A56. 1. The Straight Line 2. The Square 3. The Figure-8 4. The Slalom
A57. 1. Controller battery level 2. Test all buttons work 3. Warm up your hands 4. Watch opponents' robots
A58. 30 points! (This is a huge bonus - always try to double-park!)
A59. 8 points
A60. 2 feet (60 cm) between cones
A61. Trace of curve_input(50, exponent=2):
- Step 1: sign = 1 (50 is positive)
- Step 2: normalized = 50/100 = 0.5
- Step 3: curved = (0.5)^2 × 100 = 0.25 × 100 = 25
- Step 4: return 1 × 25 = 25
A62. Trace of curve_input(-40, exponent=2):
- Step 1: sign = -1 (-40 is negative)
- Step 2: normalized = 40/100 = 0.4
- Step 3: curved = (0.4)^2 × 100 = 0.16 × 100 = 16
- Step 4: return -1 × 16 = -16
A63. Returns 100. 100/100 = 1.0, (1.0)^2 = 1.0, 1.0 × 100 = 100.

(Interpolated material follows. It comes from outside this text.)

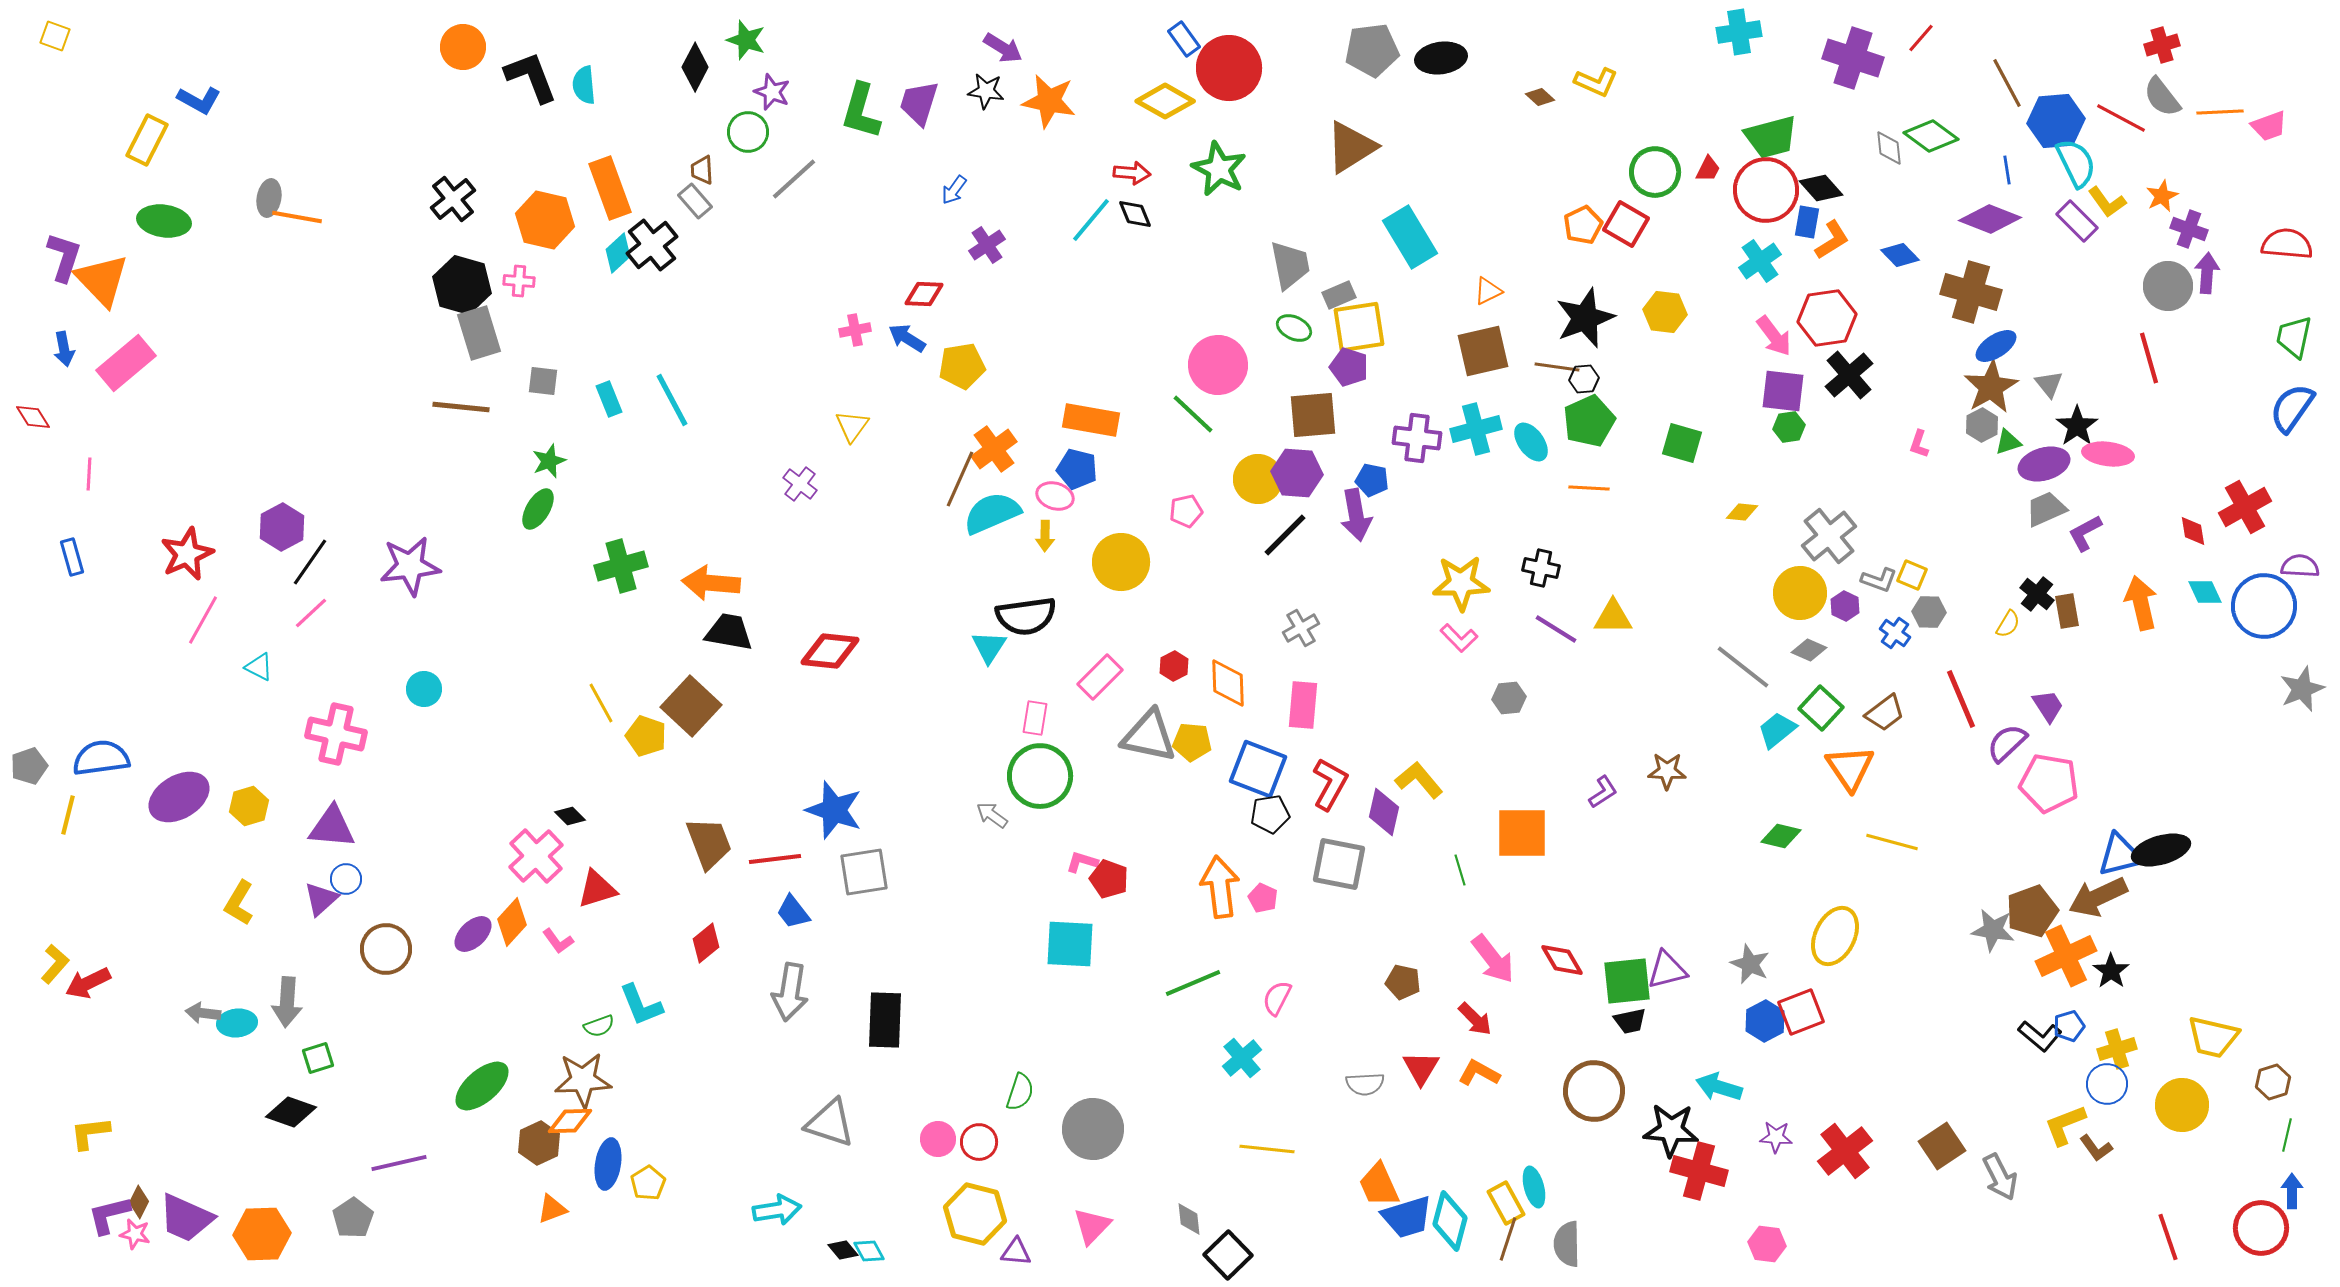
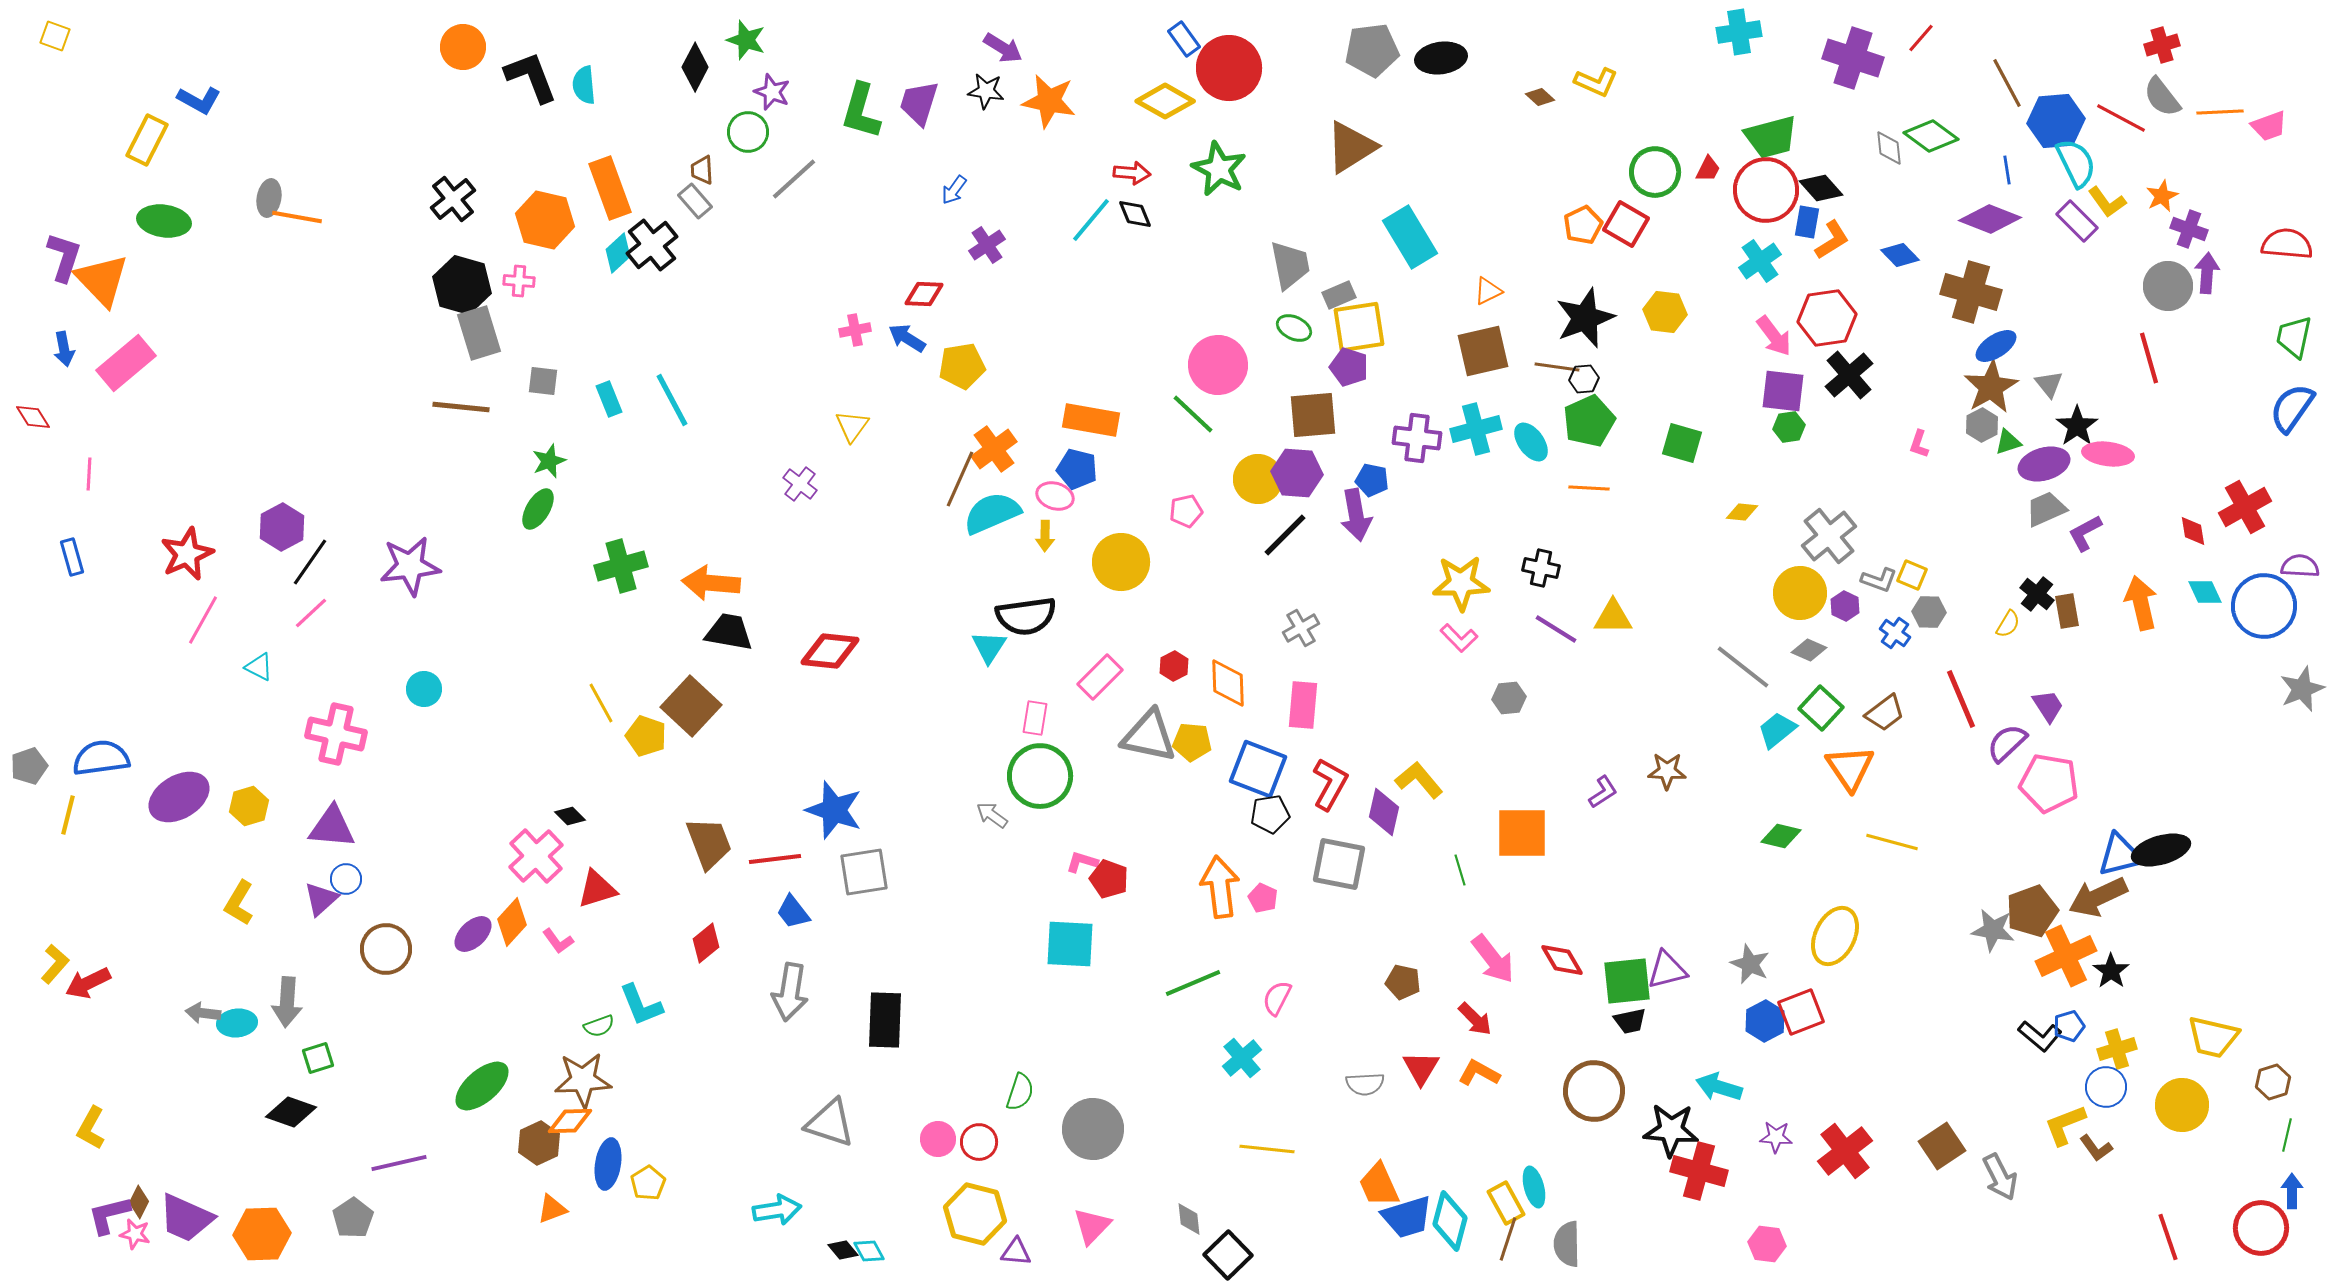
blue circle at (2107, 1084): moved 1 px left, 3 px down
yellow L-shape at (90, 1133): moved 1 px right, 5 px up; rotated 54 degrees counterclockwise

A64. 6.25% 25/100 = 0.25, (0.25)^2 = 0.0625, × 100 = 6.25
A65. 12.5% 50/100 = 0.5, (0.5)^3 = 0.125, × 100 = 12.5
Section 5: Competition Application¶
A66. TANK drive is better for defense. Reason: Pivot turns are faster and more controlled. You can spin rapidly in place to block opponents with independent stick control.
A67. ARCADE drive is better for beginners. Reasons: - Smoother curves (easier to approach goals) - One stick = easier to learn - Free hand for buttons if needed
A68. PARKING! - Stop scoring blocks - Drive directly to park zone - Coordinate with partner for double-park (30 pts!) - Stop moving before time ends
A69. Use threshold=10 or higher. The deadband must be larger than the drift value. 8 < 10, so values of 8 will become 0.
A70. Increase the curve exponent (e.g., from 2.0 to 2.5 or 3.0). Higher exponent = more aggressive curve = smaller outputs for small inputs.